Editor’s note • This story is part of The Salt Lake Tribune’s voter guide for the 2022 midterm elections. You can find all the stories in both English and Spanish here.
Para leer este artículo en español, haz clic aquí.
Salt Lake County voters will elect their next county clerk this fall, replacing a 32-year career civil servant who championed voting rights for Utahns.
Democrat and longtime county clerk Sherrie Swenson, who has served eight consecutive terms as the county’s top election official, will retire at the end of the year. Vying to replace Swenson are Democrat Lannie Chapman and Republican Goud Maragani.
Political party isn’t the only division between candidates.

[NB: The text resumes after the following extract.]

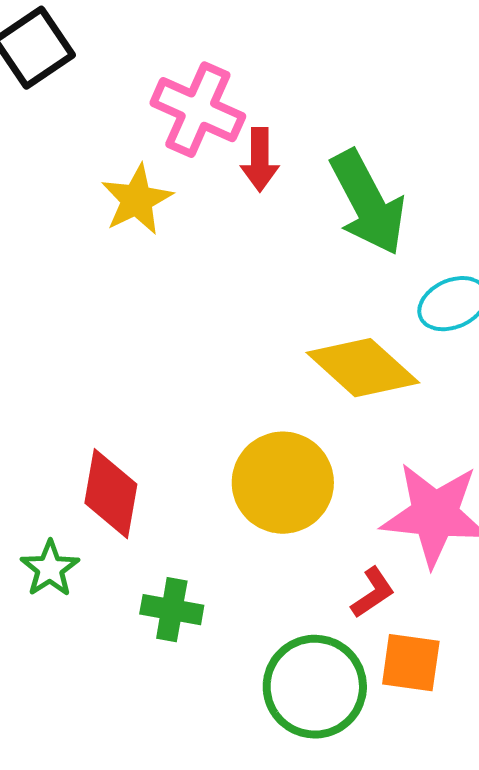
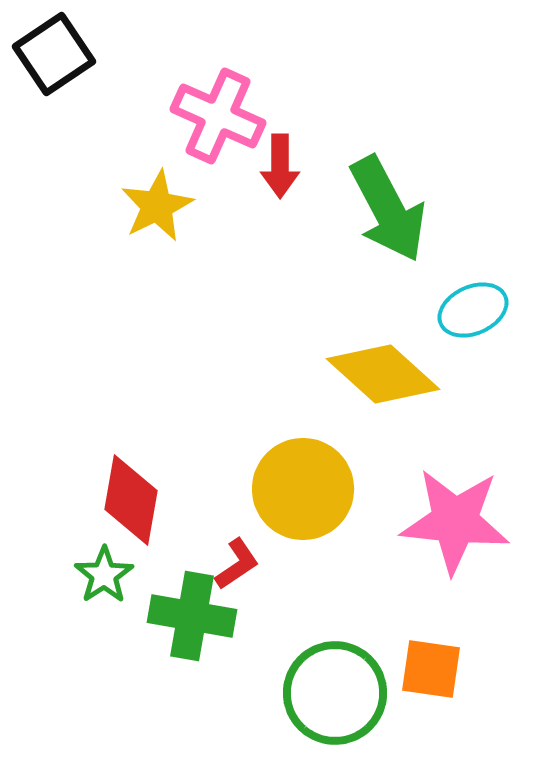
green star: (50, 569) -> (104, 575), moved
red L-shape: (373, 593) -> (237, 564), moved
green cross: (172, 610) -> (192, 616), size x1.4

In public, Maragani, a compliance lawyer for technology company Lucid, is straightforward about the 2020 election — “Joe Biden won the election. I think that’s clear. I think (Donald) Trump filed a bunch of cases, but he came up short. He didn’t win it.”
But posts made my Maragani on social media show that the GOP candidate thinks that Democrats “cheat” and the 2020 election was stolen. In other posts, he called Democrats “commies” and “Marxists” and advocated for stopping the prosecutions of those arrested for participating Jan. 6 attack on the U.S. Capitol. As Election Day gets closer, and after securing the GOP nomination, Maragani has begun to walk back some of these allegations.
Chapman, currently the chief deputy clerk for Salt Lake County, does not hesitate to say Democrat Joe Biden won the 2020 election, and that the vote was free and fair.
“My team is so passionate about elections, and they work so hard to make sure that it gets done and gets done correctly. For anyone to question that just undermines the system,” Chapman said.
Utah Lt. Gov. Deidre Henderson, the state’s top election official, has said that there is no evidence of election fraud in Utah’s 2020 elections, including with mail-in ballots.
Because of several layers of security used in Utah’s election, Henderson told The Tribune this summer, “Our mail-in ballots, I think, are actually probably one of the most secure ways that we could be administering an election.”
GOP alleges voter discrepancies
Earlier this year, Maragani chaired the Salt Lake County Republican Party’s “Election Integrity Committee,” which reviewed the county’s election processes. In May, the committee released a report with several suggestions for elections officials, legislators and voters. In that report is the claim that between 14,000 and 32,000 ballots from the 2020 election cannot allegedly be accounted for by county officials.
“It raises questions. As a county clerk, you have to be able to reconcile your election data to give voters faith in how you’re running the election system,” Maragani said.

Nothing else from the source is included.